Raw data below:

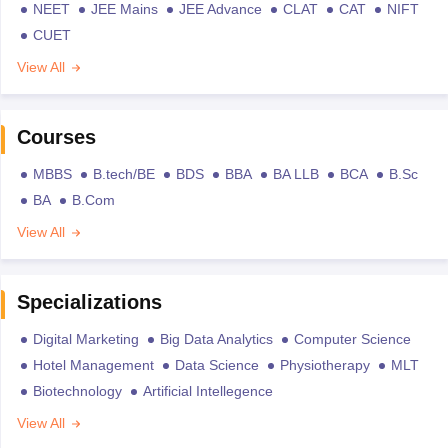
NEET
JEE Mains
JEE Advance
CLAT
CAT
NIFT
CUET
View All
Courses
MBBS
B.tech/BE
BDS
BBA
BA LLB
BCA
B.Sc
BA
B.Com
View All
Specializations
Digital Marketing
Big Data Analytics
Computer Science
Hotel Management
Data Science
Physiotherapy
MLT
Biotechnology
Artificial Intellegence
View All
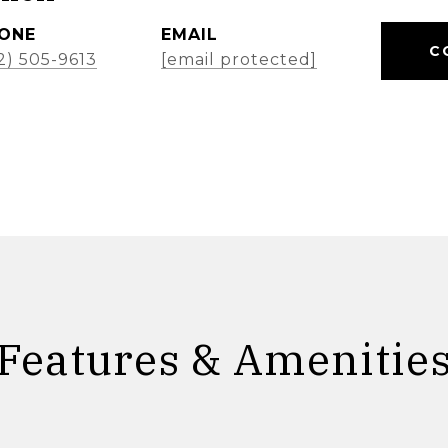
ONE
EMAIL
C
2) 505-9613
[email protected]
Features & Amenitie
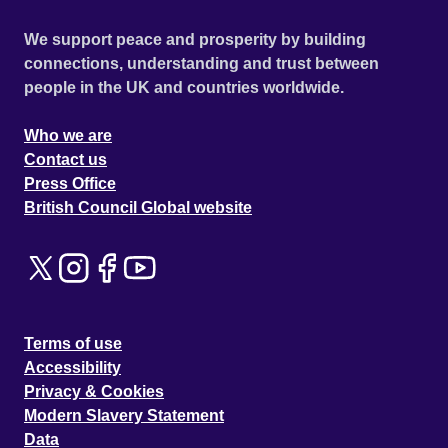
We support peace and prosperity by building
connections, understanding and trust between
people in the UK and countries worldwide.
Who we are
Contact us
Press Office
British Council Global website
Terms of use
Accessibility
Privacy & Cookies
Modern Slavery Statement
Data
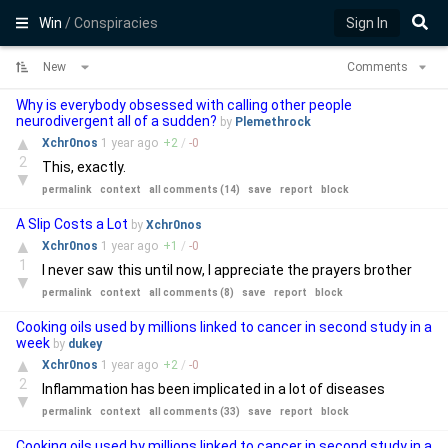
Win
/ Conspiracies
Sign In
New
Comments
Why is everybody obsessed with calling other people
neurodivergent all of a sudden?
by
Plemethrock
▲
Xchr0nos
1 year
ago
+
2
/
-
0
2
This, exactly.
▼
permalink
context
all comments (14)
save
report
block
A Slip Costs a Lot
by
Xchr0nos
▲
Xchr0nos
1 year
ago
+
1
/
-
0
1
I never saw this until now, I appreciate the prayers brother
▼
permalink
context
all comments (8)
save
report
block
Cooking oils used by millions linked to cancer in second study in a
week
by
dukey
▲
Xchr0nos
1 year
ago
+
2
/
-
0
2
Inflammation has been implicated in a lot of diseases
▼
permalink
context
all comments (33)
save
report
block
Cooking oils used by millions linked to cancer in second study in a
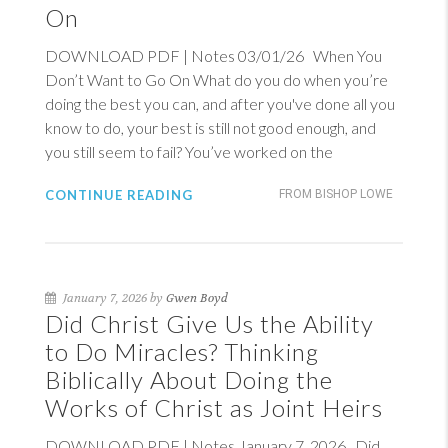
On
DOWNLOAD PDF | Notes 03/01/26 When You
Don’t Want to Go On What do you do when you’re
doing the best you can, and after you've done all you
know to do, your best is still not good enough, and
you still seem to fail? You’ve worked on the
CONTINUE READING
FROM BISHOP LOWE
January 7, 2026 by
Gwen Boyd
Did Christ Give Us the Ability
to Do Miracles? Thinking
Biblically About Doing the
Works of Christ as Joint Heirs
DOWNLOAD PDF | Notes January 7, 2026 Did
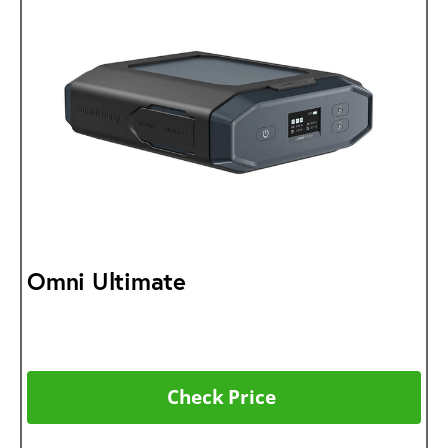
Omni Ultimate
Check Price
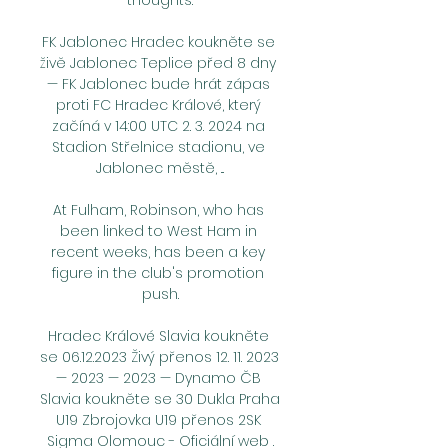
thoughts.

FK Jablonec Hradec koukněte se 
živě Jablonec Teplice před 8 dny 
— FK Jablonec bude hrát zápas 
proti FC Hradec Králové, který 
začíná v 14:00 UTC 2. 3. 2024 na 
Stadion Střelnice stadionu, ve 
Jablonec městě, ...

At Fulham, Robinson, who has 
been linked to West Ham in 
recent weeks, has been a key 
figure in the club's promotion 
push.

Hradec Králové Slavia koukněte 
se 06.12.2023 Živý přenos 12. 11. 2023 
— 2023 — 2023 — Dynamo ČB 
Slavia koukněte se 30 Dukla Praha 
U19 Zbrojovka U19 přenos 2SK 
Sigma Olomouc - Oficiální web .
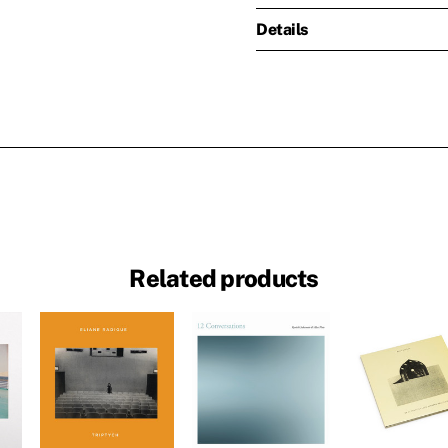
Details
Related products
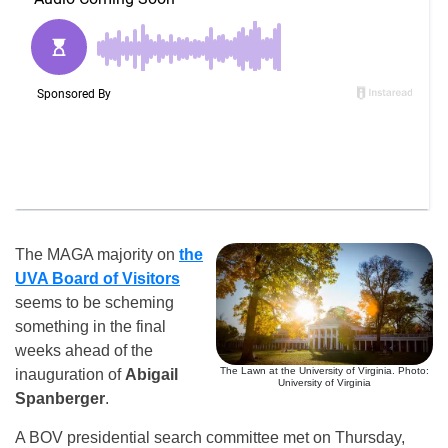
The MAGA majority on
the
UVA Board of Visitors
seems to be scheming
something in the final
weeks ahead of the
The Lawn at the University of Virginia. Photo:
inauguration of
Abigail
University of Virginia
Spanberger
.
A BOV presidential search committee met on Thursday,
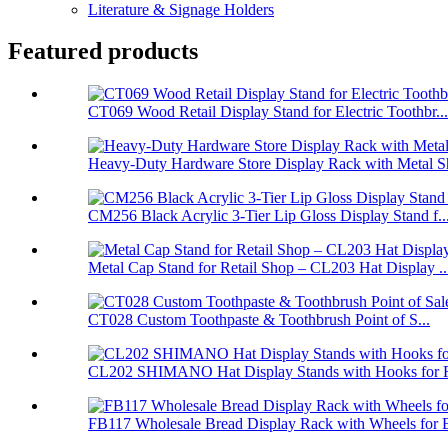
Literature & Signage Holders
Featured products
CT069 Wood Retail Display Stand for Electric Toothbr...
Heavy-Duty Hardware Store Display Rack with Metal Sh
CM256 Black Acrylic 3-Tier Lip Gloss Display Stand f..
Metal Cap Stand for Retail Shop – CL203 Hat Display ..
CT028 Custom Toothpaste & Toothbrush Point of S...
CL202 SHIMANO Hat Display Stands with Hooks for Re
FB117 Wholesale Bread Display Rack with Wheels for B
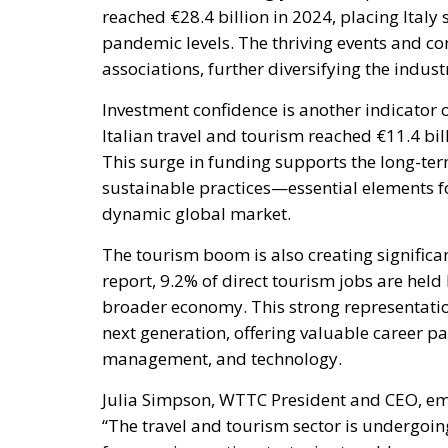
reached €28.4 billion in 2024, placing Ital
pandemic levels. The thriving events and con
associations, further diversifying the indus
Investment confidence is another indicator of
Italian travel and tourism reached €11.4 bill
This surge in funding supports the long-te
sustainable practices—essential elements fo
dynamic global market.
The tourism boom is also creating significa
report, 9.2% of direct tourism jobs are held
broader economy. This strong representation 
next generation, offering valuable career pat
management, and technology.
Julia Simpson, WTTC President and CEO, em
“The travel and tourism sector is undergoin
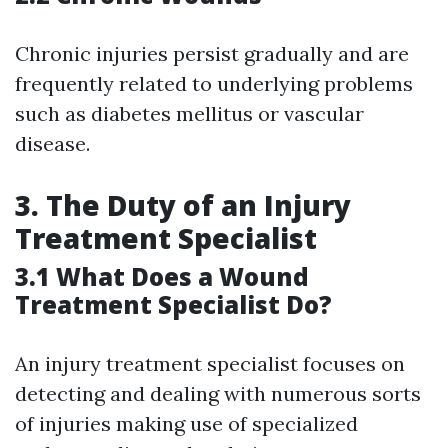
Chronic injuries persist gradually and are
frequently related to underlying problems
such as diabetes mellitus or vascular
disease.
3.
The Duty of an Injury
Treatment Specialist
3.1 What Does a Wound
Treatment Specialist Do?
An injury treatment specialist focuses on
detecting and dealing with numerous sorts
of injuries making use of specialized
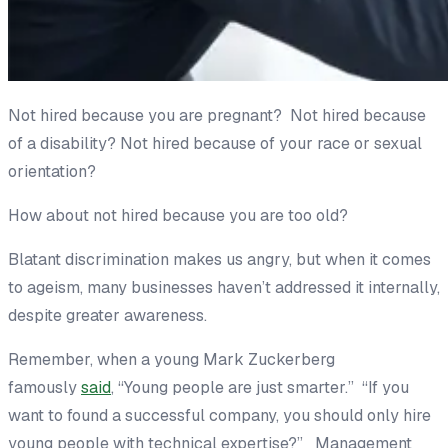
Not hired because you are pregnant? Not hired because
of a disability? Not hired because of your race or sexual
orientation?
How about not hired because you are too old?
Blatant discrimination makes us angry, but when it comes
to ageism, many businesses haven’t addressed it internally,
despite greater awareness.
Remember, when a young Mark Zuckerberg
famously
said
, “Young people are just smarter.” “If you
want to found a successful company, you should only hire
young people with technical expertise?” Management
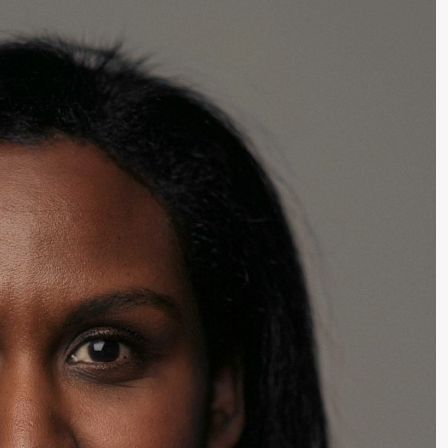
lack Box teater)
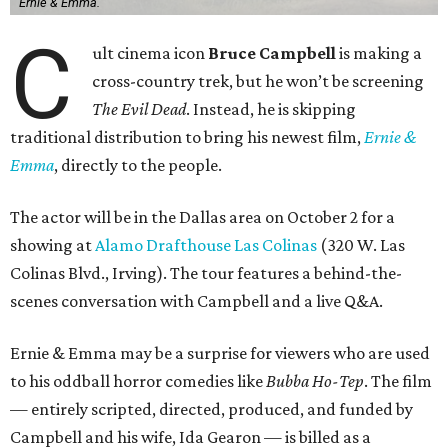
Ernie & Emma.
C
ult cinema icon
Bruce Campbell
is making a
cross-country trek, but he won’t be screening
The Evil Dead
. Instead, he is skipping
traditional distribution to bring his newest film,
Ernie &
Emma
, directly to the people.
The actor will be in the Dallas area on October 2 for a
showing at
Alamo Drafthouse Las Colinas
(320 W. Las
Colinas Blvd., Irving). The tour features a behind-the-
scenes conversation with Campbell and a live Q&A.
Ernie & Emma may be a surprise for viewers who are used
to his oddball horror comedies like
Bubba Ho-Tep
. The film
— entirely scripted, directed, produced, and funded by
Campbell and his wife, Ida Gearon — is billed as a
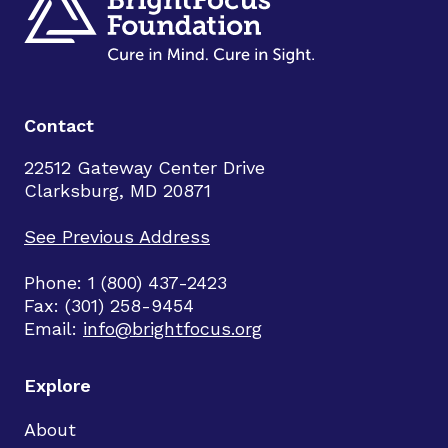
Contact
22512 Gateway Center Drive
Clarksburg, MD 20871
See Previous Address
Phone: 1 (800) 437-2423
Fax: (301) 258-9454
Email:
info@brightfocus.org
Explore
About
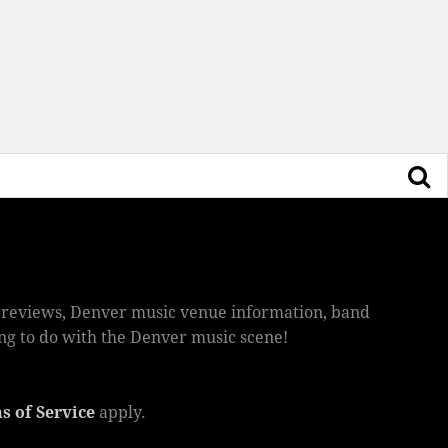
ic reviews, Denver music venue information, band
hing to do with the Denver music scene!
s of Service
apply.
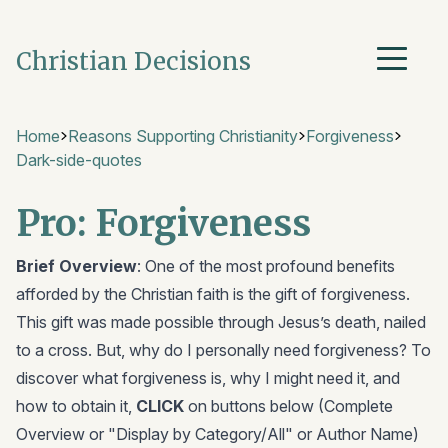
Christian Decisions
Home
Reasons Supporting Christianity
Forgiveness
Dark-side-quotes
Pro: Forgiveness
Brief Overview
: One of the most profound benefits
afforded by the Christian faith is the gift of forgiveness.
This gift was made possible through Jesus’s death, nailed
to a cross. But, why do I personally need forgiveness? To
discover what forgiveness is, why I might need it, and
how to obtain it,
CLICK
on buttons below (Complete
Overview or "Display by Category/All" or Author Name)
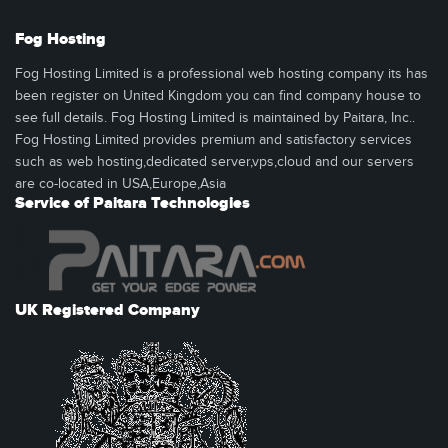
Fog Hosting
Fog Hosting Limited is a professional web hosting company its has
been register on United Kingdom you can find company house to
see full details. Fog Hosting Limited is maintained by Paitara, Inc..
Fog Hosting Limited provides premium and satisfactory services
such as web hosting,dedicated server,vps,cloud and our servers
are co-located in USA,Europe,Asia
Service of Paitara Technologies
UK Registered Company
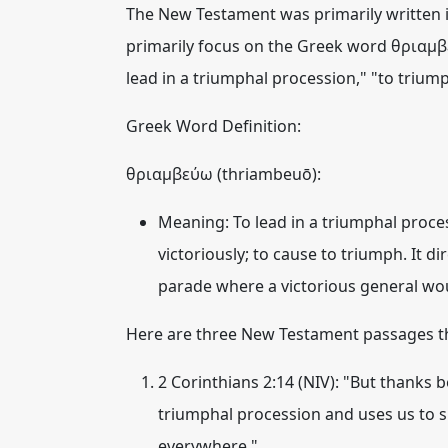
The New Testament was primarily written i
primarily focus on the Greek word
θριαμβ
lead in a triumphal procession," "to triump
Greek Word Definition:
θριαμβεύω (thriambeuō):
Meaning:
To lead in a triumphal proce
victoriously; to cause to triumph. It 
parade where a victorious general woul
Here are three New Testament passages th
2 Corinthians 2:14 (NIV):
"But thanks b
triumphal procession
and uses us to 
everywhere."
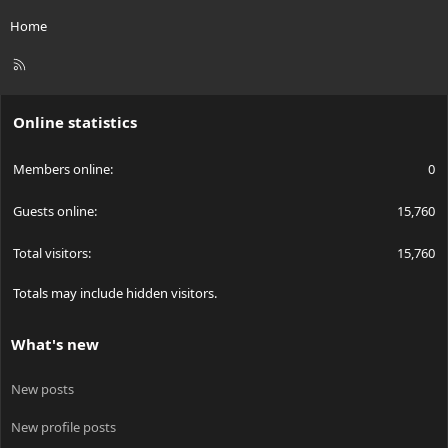
Home
R
S
S
Online statistics
Members online
0
Guests online
15,760
Total visitors
15,760
Totals may include hidden visitors.
What's new
New posts
New profile posts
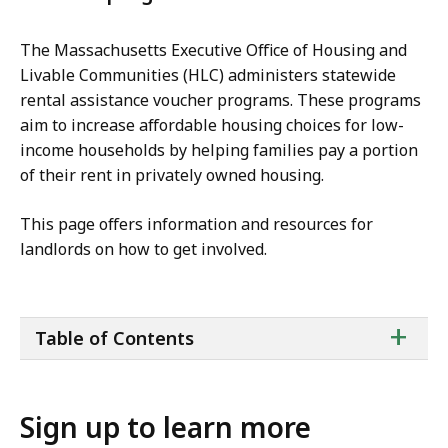
The Massachusetts Executive Office of Housing and
Livable Communities (HLC) administers statewide
rental assistance voucher programs. These programs
aim to increase affordable housing choices for low-
income households by helping families pay a portion
of their rent in privately owned housing.
This page offers information and resources for
landlords on how to get involved.
ta
+
Table of Contents
of
co
Sign up to learn more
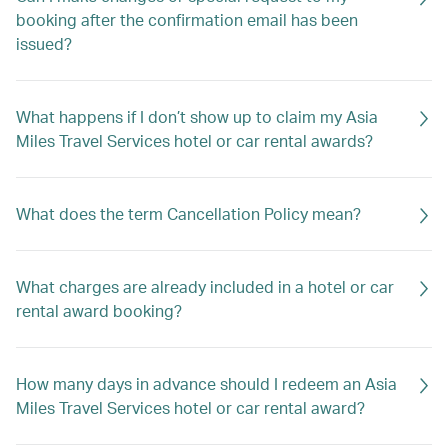
booking after the confirmation email has been
issued?
What happens if I don’t show up to claim my Asia
Miles Travel Services hotel or car rental awards?
What does the term Cancellation Policy mean?
What charges are already included in a hotel or car
rental award booking?
How many days in advance should I redeem an Asia
Miles Travel Services hotel or car rental award?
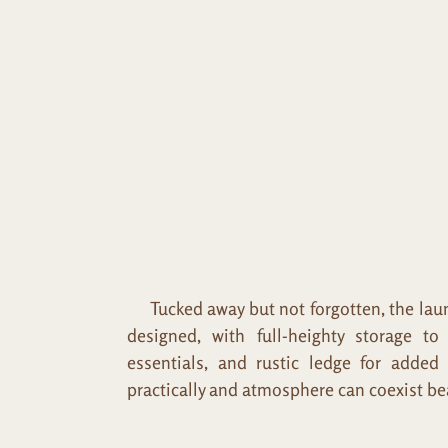
Tucked away but not forgotten, the laund
designed, with full-heighty storage t
essentials, and rustic ledge for added
practically and atmosphere can coexist bea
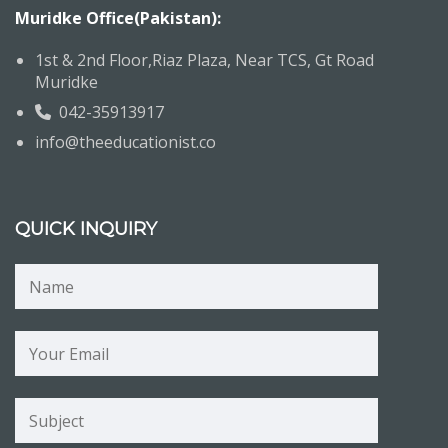
Muridke Office(Pakistan):
1st & 2nd Floor,Riaz Plaza, Near TCS, Gt Road
Muridke
042-35913917
info@theeducationist.co
QUICK INQUIRY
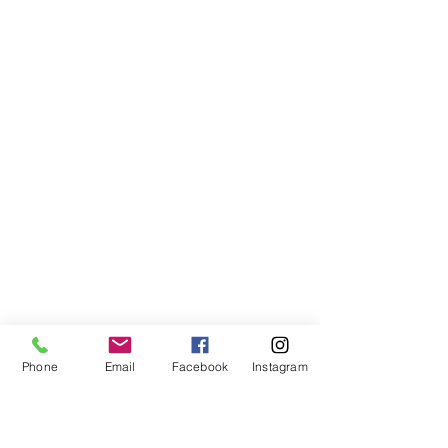
Phone
Email
Facebook
Instagram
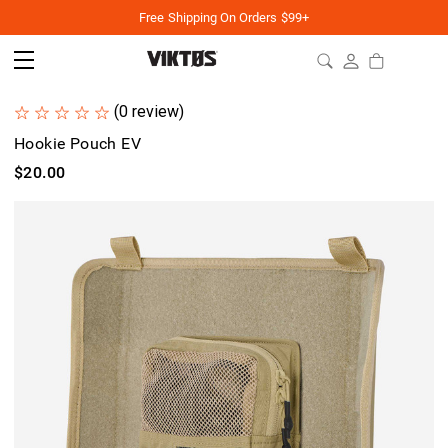
Free Shipping On Orders $99+
(0 review)
Hookie Pouch EV
$20.00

End of Raw data.

Task instructions | Give only the number of lines in the data that hold the string "Limited".

Answer space | 3